42 To Michael Tolkien
[After taking part with his gun-battery in the defence of aerodromes during the Battle of Britain, Michael was injured in an accident with an army vehicle during night training, and was sent to hospital in Worcester. This is one of several letters his father sent to him there.]
12 January 1941
20 Northmoor Road, Oxford
My dearest Mick,
It seems a long time since I wrote: and it has been a rather dreary and busy time, with a foul east wind blowing steadily, day after day, and the weather varying from bone-piercing cold to grey damp chill I have had one amusement lately: Dr Havard1 took me and the Lewis brothers2 out to a pub at Appleton on a snowy skiddy night last Tuesday. J.B. had given me a little pot of snuff as a birthday present. So I brought it out of my pocket and read out the ancient label: ‘AS SUPPLIED to THEIR MAJESTIES the KINGS of HANOVER & BELGIUM etc. the DUKE of CUMBERLAND and the DUCHESS of KENT’. ‘Will any one have any?’ I said. Many horny hands of yokels were thrust out. And several caplifting explosions followed! You had better not tell J.B. what I did with (a small portion) of the precious Fribourg and Treyer stuff. Major Lewis – unaware that Blackwell3 lives at Appleton and that the locals were all ears – gave an amusing account of visiting Blackwell’s shop with Hugo Dyson.4 When he came to the point at which the assistant returned to Hugo and said: Sorry, sir, we have no second-hand copy, but we have a new copy (and H. replied Well, rub it on the floor and make it second-hand: it’s all the same to me), there was loud applause. Apart from this brief interlude, life has been rather dull, and much too full of committees and legislative business, which has kept me up late several nights. . . . .

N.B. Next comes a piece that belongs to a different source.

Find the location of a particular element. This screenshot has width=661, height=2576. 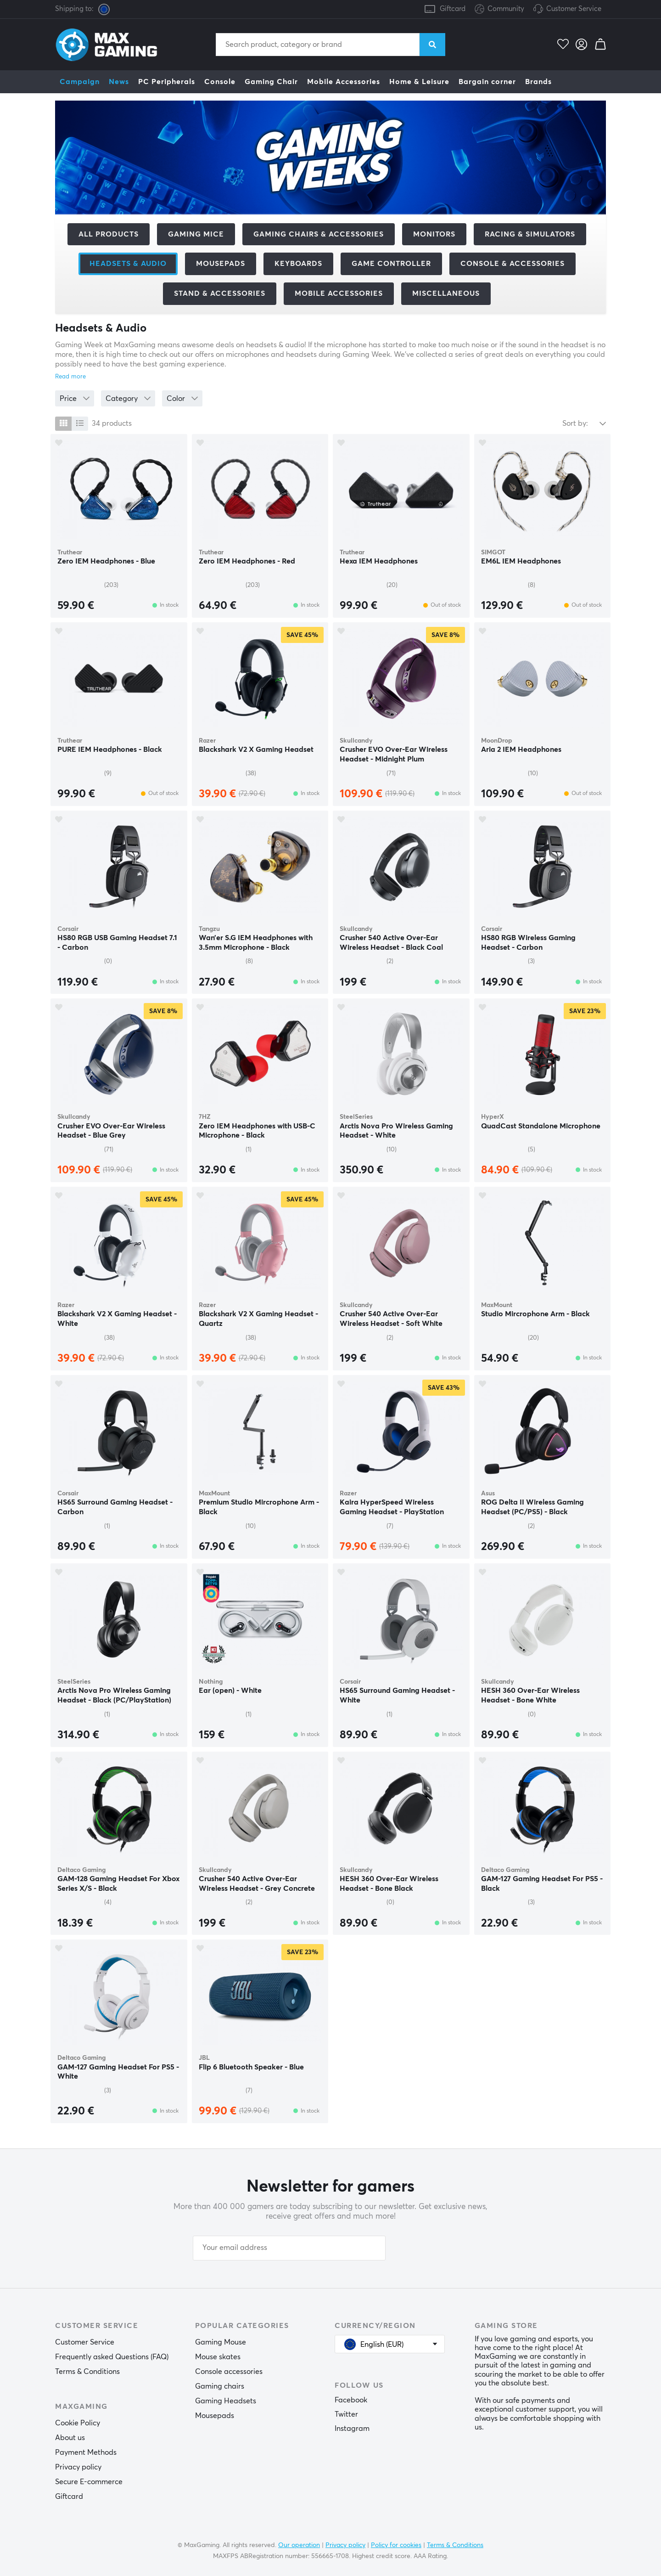

Monitors is located at coordinates (434, 234).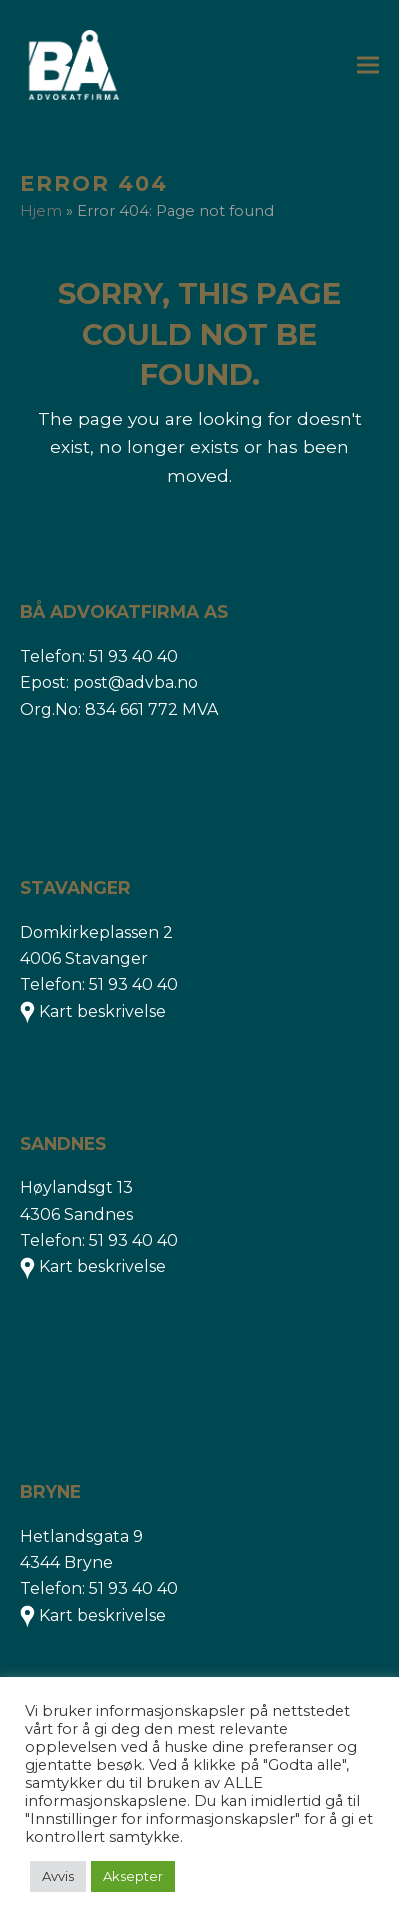  Describe the element at coordinates (133, 1876) in the screenshot. I see `Aksepter [button]` at that location.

Air Raid warnings are frequent here, but (so far) remain just Warnings … I fancy things will ‘blow up’ earlier this year than last – weather permitting – and that we shall have a pretty hectic time in every corner of this island! It is also plain that our dear old friends the U.S.S.R. are up to some mischief.5 It is a pretty close race with time. . . . . I don’t suppose mere ‘citizens’ really have any knowledge of what is going on. But plain reasoning seems to show that Hitler must attack this country direct and v. heavily soon, and before the summer. Meanwhile the ‘Daily Worker’6 is cried in the streets unmolested. We shall have some lively times after the War even if we win it as far as Germany is concerned.
God bless you, my dear son. I pray for you constantly. Remember me. Do you want anything specially?